Turner allegedly got a doctor to sign a “do not resuscitate” directive for Olivia and requested to withdraw her daughter’s medical care and her total parenteral nutrition (TPN) line, which supplied daily nutrition to Olivia.
However, several pediatric doctors and surgeons who treated Olivia later told authorities that Olivia did not have a terminal illness and was not diagnosed with many of the medical conditions that Turner told doctors she suffered from. The indictment said that the doctors relied on Turner as a primary source of information for Olivia’s medical history.
Some doctors also said that despite advising Turner against withdrawing her daughter’s medical care and sending her to hospice, Turner insisted, stating that her daughter had a life-limiting disease and a poor quality of life.
Dr. Robert Kramer, a pediatric gastroenterologist who treated Olivia from 2013 to 2017, told authorities that he did not diagnose Olivia with any of the diseases that Turner had mentioned on the GoFundMe page.
A spokesperson for GoFundMe told BuzzFeed News Tuesday, that Turner's account has been banned. The spokesperson said that GoFundMe "will process refunds for any donors as we work with law enforcement officials."
Kramer described Olivia as “social and very talkative” and did not think that she was autistic.
Kramer, along with several other pediatric doctors, told detectives that Olivia was not a terminal patient and did not show the symptoms of the conditions that Turner claimed she suffered from.
The doctor said that he was “shocked” when he heard that Turner had withdrawn all her medical care and that Olivia had died.
After Olivia died, Turned posted a lengthy update on the GoFundMe page, saying, “The death of a loved one at any age is tough.”
“I know I will have bad days, I know I will struggle but I know who holds my sweet bat princes [sic] and that 'No More Owies Princess Olivia' is EXACTLY what she asked for, what I prayed for and what God answered,” Turner wrote.
In an interview with a detective in 2018, Turner denied fabricating her children’s medical conditions.
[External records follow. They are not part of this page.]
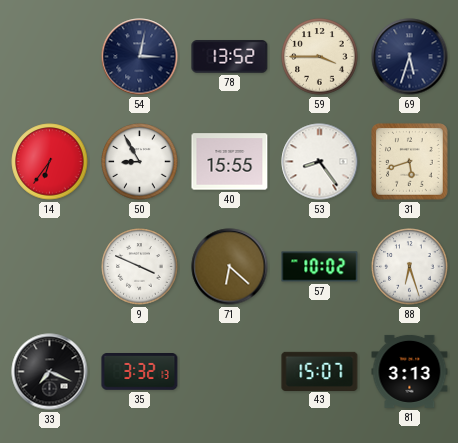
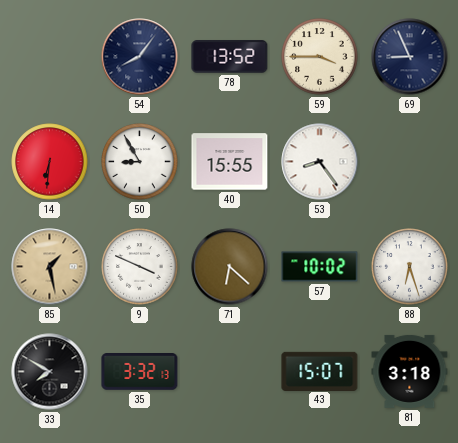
54: 3:02 -> 8:06
69: 5:33 -> 8:56
14: 6:36 -> 6:31
31: 5:42 -> none
85: none -> 1:28
33: 7:19 -> 7:50
81: 3:13 -> 3:18
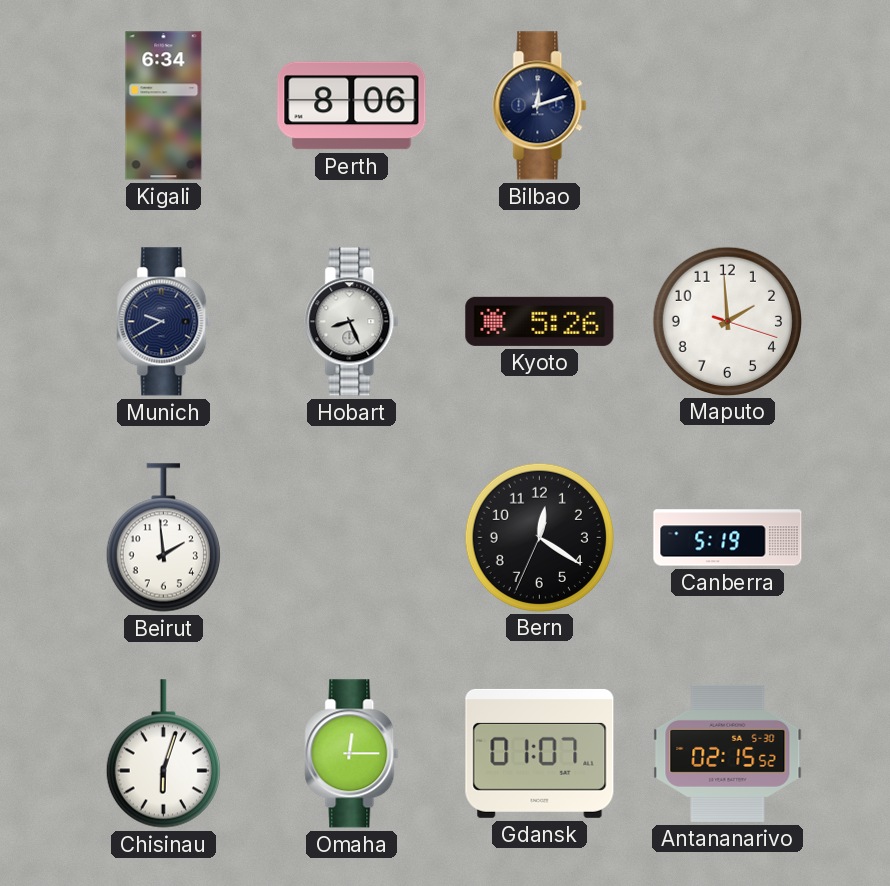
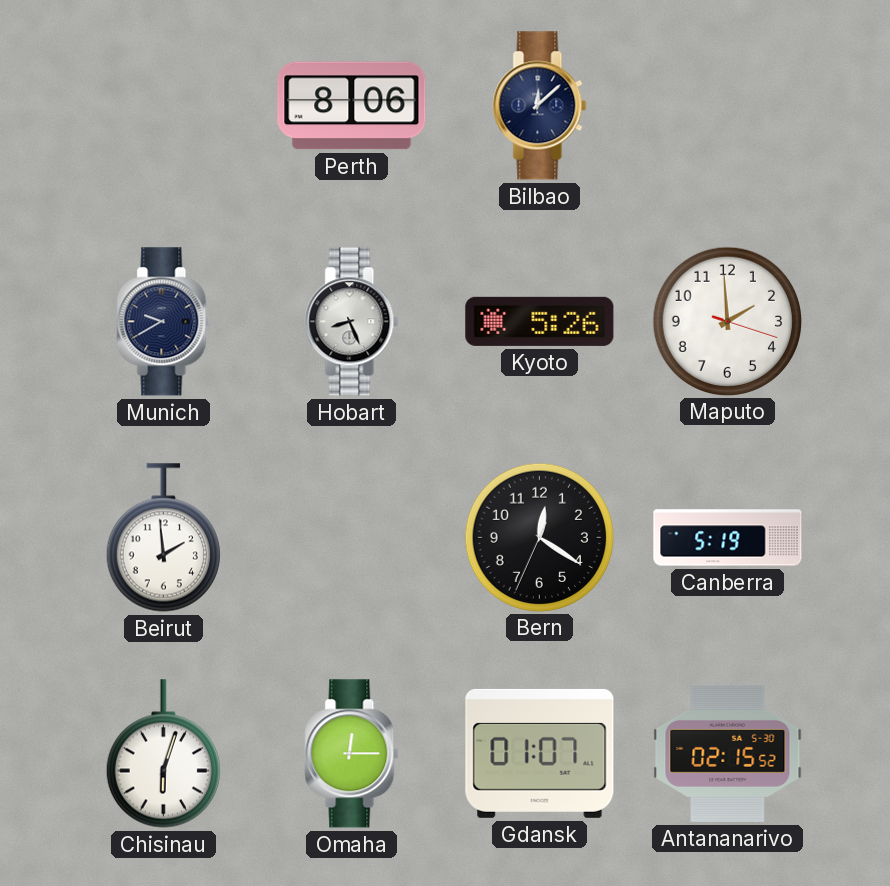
Kigali: 6:34 -> none
Bilbao: 12:12 -> 12:08
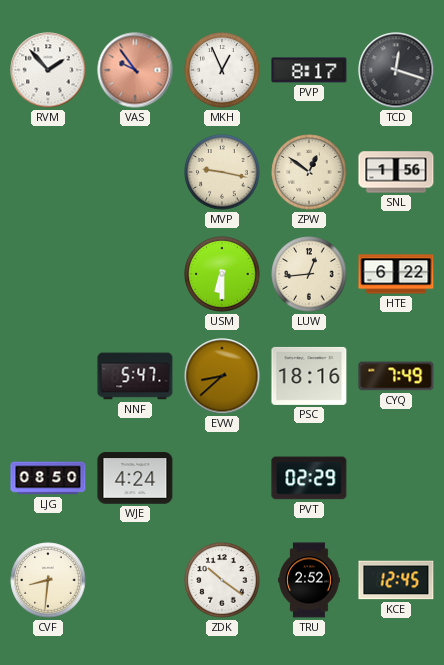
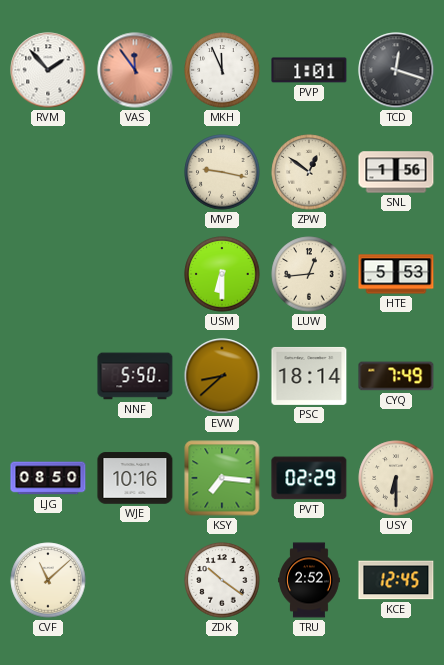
VAS: 9:54 -> 11:54
MKH: 12:56 -> 11:56
PVP: 8:17 -> 1:01
HTE: 6:22 -> 5:53
NNF: 5:47 -> 5:50
PSC: 18:16 -> 18:14
WJE: 4:24 -> 10:16
KSY: none -> 7:16
USY: none -> 6:30
CVF: 8:31 -> 11:08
She herself brought up Munchausen syndrome by proxy during the interview but denied that it applied it to her.
Turner told the detective that she knew the syndrome meant “when a parent or caretaker makes their child sick on purpose, or does things related to their child’s illness for attention,” the indictment said.
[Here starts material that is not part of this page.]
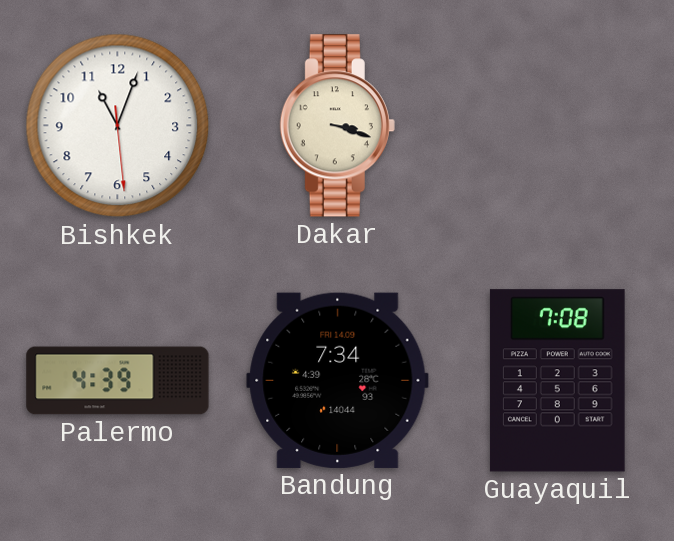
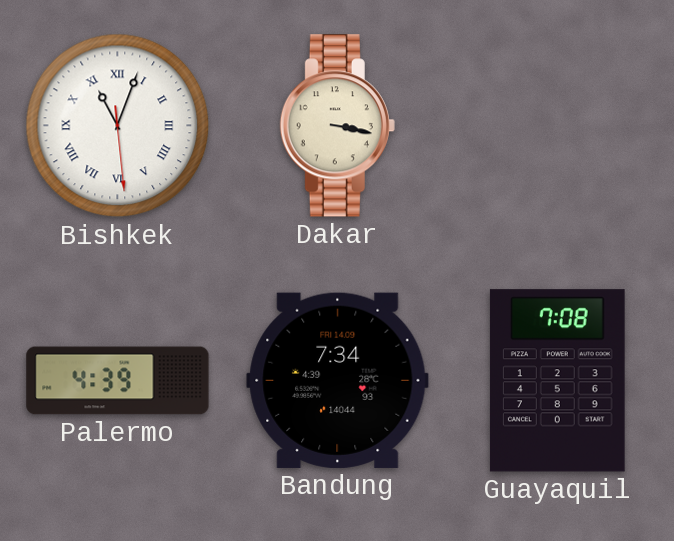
Bishkek numerals: Arabic -> Roman
Dakar: 3:18 -> 3:17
She also said that she understood that the syndrome meant that a parent or caretaker wanted the attention for themselves. “That has never been my case, like at all, whatsoever,” Turner told the detective. “You can talk to anyone that stood by my side through and all of this.”
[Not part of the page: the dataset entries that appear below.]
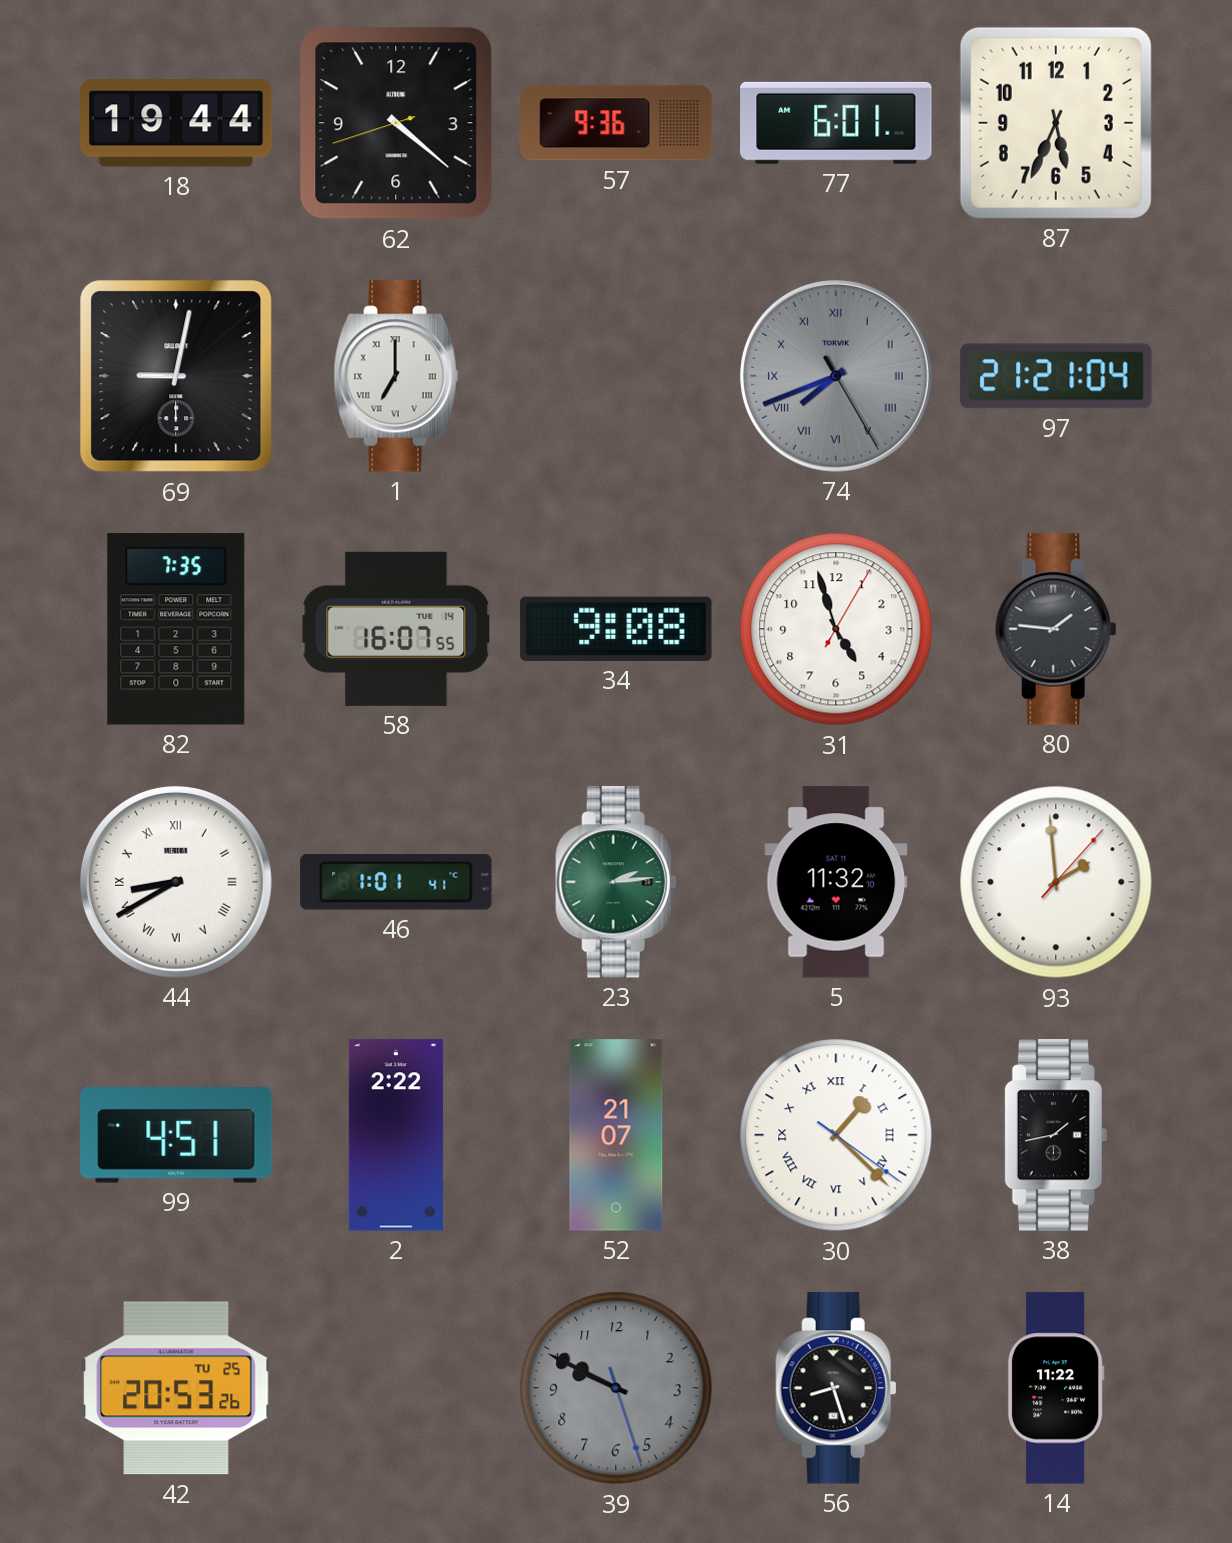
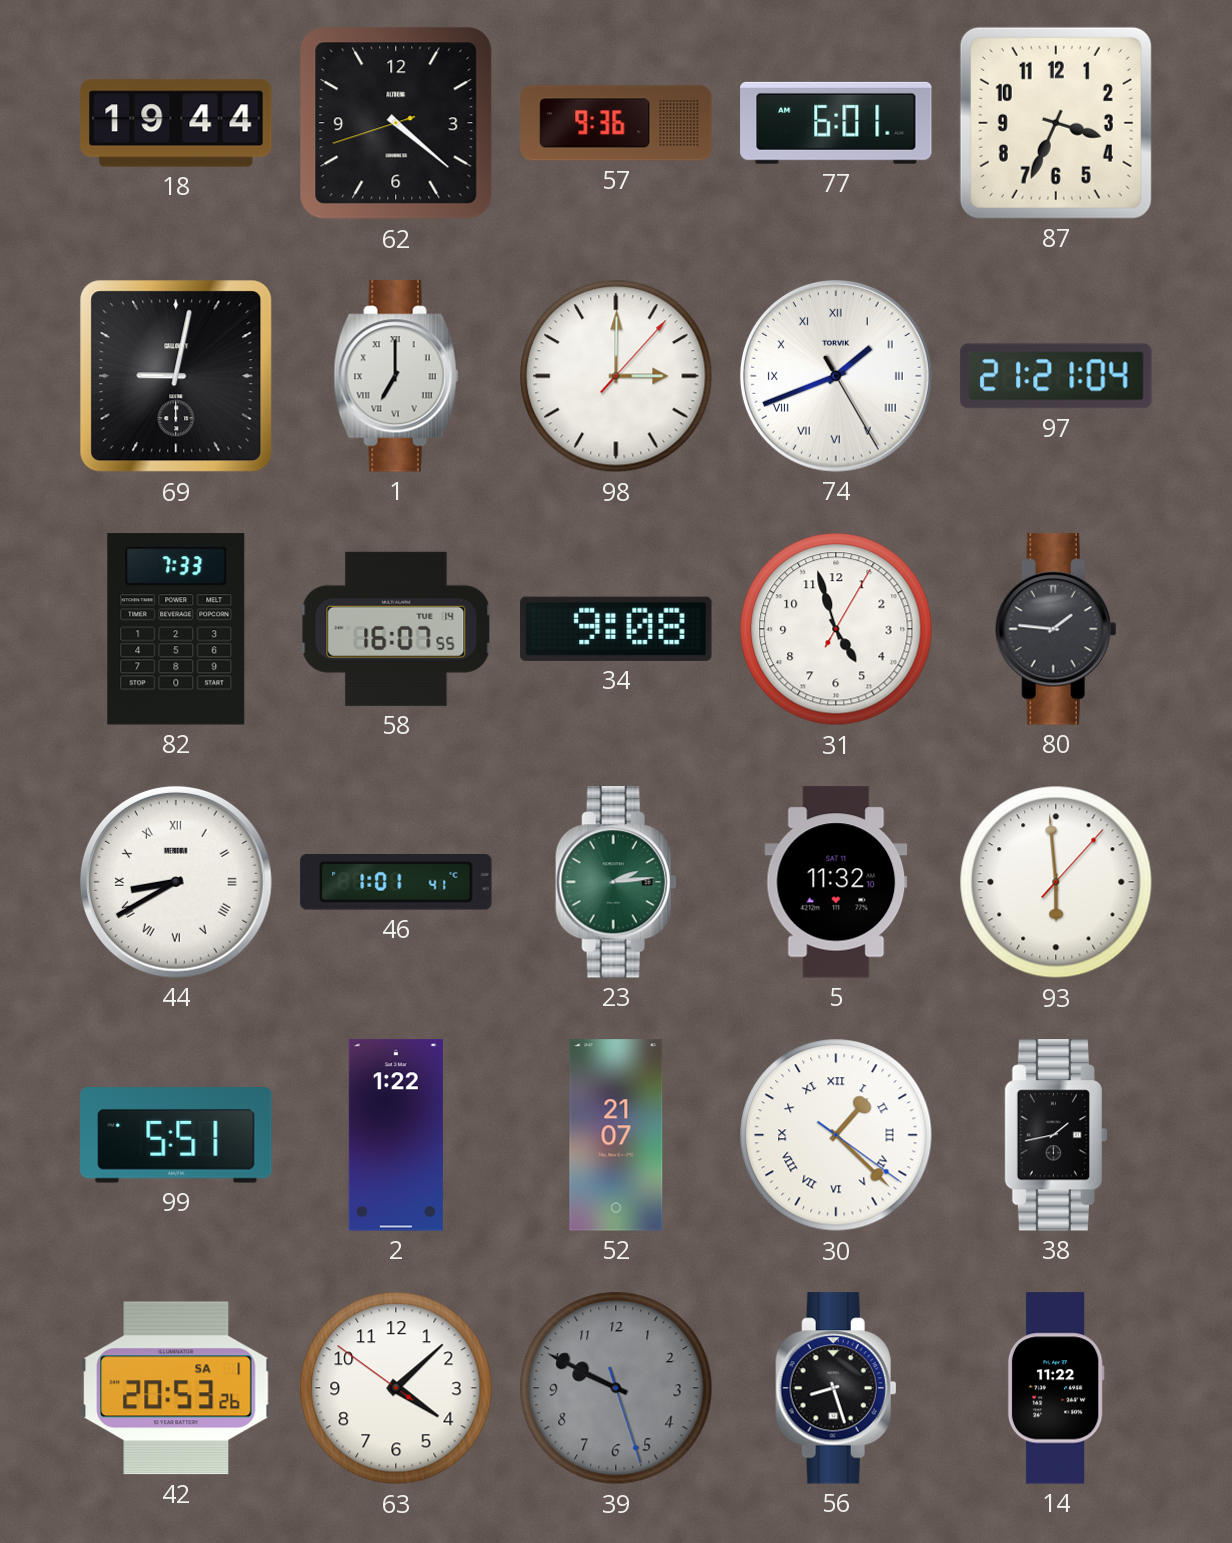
87: 5:34 -> 3:34
98: none -> 3:00
74: 7:41 -> 1:41
74 dial: grey -> white
82: 7:35 -> 7:33
93: 1:59 -> 5:59
99: 4:51 -> 5:51
2: 2:22 -> 1:22
42 date: TU 25 -> SA 1
63: none -> 4:07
Turner said that if she had anything to “hide” she wouldn’t have signed medical record release forms.
She allegedly eventually admitted fabricating her other daughter’s childhood cancer diagnosis but maintained that Olivia’s medical conditions were legitimate.
Another pediatric surgeon, Dr. John Bealer, described Turner as a “high maintenance mother” who was “not afraid of surgery” for her daughter. Bealer was also skeptical about Olivia’s cause of death as intestinal failure.
A pediatric neurologist, Dr. Kristen Park, told authorities that Turner refused to stop giving Olivia medication for seizures despite Park telling Turner that the little girl did not have seizures and that the medication could cause psychosis, mood swings, and other behavioral problems.
The most recent case involving Munchausen syndrome by proxy garnered widespread media attention. Dee Dee Blanchard, who spent years pretending that her daughter, Gypsy Rose Blanchard, suffered from several debilitating diseases and forced her to use a wheelchair, was murdered by Gypsy’s boyfriend in 2015.
Gypsy told police she was being abused and admitted to asking her boyfriend to kill her mother. She later pleaded guilty to second-degree murder and is serving a 10-year prison sentence. Her boyfriend, Nicholas Godejohn, was sentenced to life in prison for killing Dee Dee Blanchard.